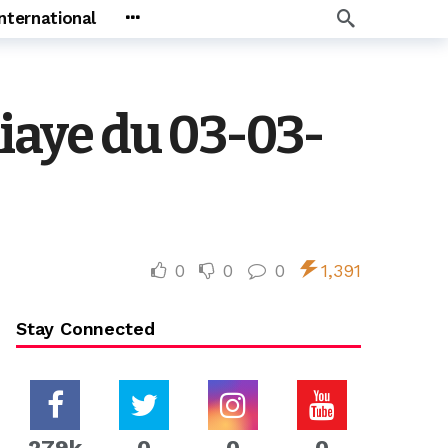
International
iaye du 03-03-
0
0
0
1,391
Stay Connected
279k
0
0
0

**Task prompt:**
What's needed is a word-for-word retyping of the listing, minus its pictures.

**Solution below:**
International
iaye du 03-03-
0
0
0
1,391
Stay Connected
279k
0
0
0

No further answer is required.